Her grandmother smiles. 'Yes. For tea. And I made cake earlier, too. Well. That's not strictly true. I bought it. From Morrison's. Are you coming in, darling?'

Emmeline loosens her chest. This is okay. 'Yes.'

'I thought so. Undo your seatbelt and- you know what, it's too late for the seats. Where did you- I thought you had an umbrella?'

Oops.

An eyebrow raises. 'You. Come on, in.'

There is nothing to do but obey. The click of the seatbelt releasing feels like relief, the pressure alleviated greater than just the fabric against her stomach. Her reflection catches her eyes in the rearview mirror - the grey pea coat hangs off of her like a shroud and combined with the colourless pallor of someone who has only been sleeping when her body has succumbed to exhaustion (no-one told her how heavy death is, she can't carry it with her without feeling drained). She would make a far better corpse than the one she's just seen buried. Even two weeks gone, Emmeline thinks of her body as as lovely as ever. She can't help it. Adelaide's whole face looks - looked? (Past tense feels disrespectful, somehow)- as though it was designed for curiosity: an always-quirked mouth, eyebrows slightly raised like she was both bewildered and delighted by everything. She was beautiful in a way that existed entirely apart from how she looked. Her body contained her, and it was warm and now Emmeline wishes she still possessed it but- that wasn't all she was. Maybe this is why she can't believe she is gone, not really. She's seen the evidence, has seen the way the loss has soaked into her son (Oh, Otho, she thinks; a prayer)- but she misses her more than she mourns her. Oh. The arrival of this realisation untangles the knot in her line of thought. That was the thing she'd not figured out yet.

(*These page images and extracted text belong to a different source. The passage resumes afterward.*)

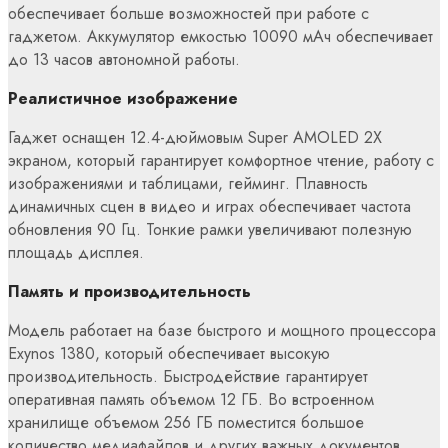
обеспечивает больше возможностей при работе с
гаджетом. Аккумулятор емкостью 10090 мАч обеспечивает
до 13 часов автономной работы.
Реалистичное изображение
Гаджет оснащен 12.4-дюймовым Super AMOLED 2X
экраном, который гарантирует комфортное чтение, работу с
изображениями и таблицами, гейминг. Плавность
динамичных сцен в видео и играх обеспечивает частота
обновления 90 Гц. Тонкие рамки увеличивают полезную
площадь дисплея.
Память и производительность
Модель работает на базе быстрого и мощного процессора
Exynos 1380, который обеспечивает высокую
производительность. Быстродействие гарантирует
оперативная память объемом 12 ГБ. Во встроенном
хранилище объемом 256 ГБ поместится большое
количество медиафайлов и других важных документов.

'Emmeline!' Her grandmother is holding her newest foster cat in her arms. It doesn't look particularly happy- it really just looks heavily, heavily pregnant, but it doesn't attempt to escape. She breathes, in, out, and presses her fingertips to her eyelids briefly. Their weight is like the magpie. The magpie. In focusing more on enduring than processing the funeral, she'd forgotten. This is a strange day. The memory of it landing on her arm fits uncomfortably. Like a dream from years ago, one that feels equally real and imagined.

'Em-a-li-na, come and say hello please or I will revoke my offer of cake. I do not say so lightly but you're making Margaret feel unimportant and that is not the correct way to treat a cat. They're very prideful creatures, it's dangerous to disrespect the frightening size of their egos.'

One more breath: she straightens her shoulders, lifts her head and goes inside.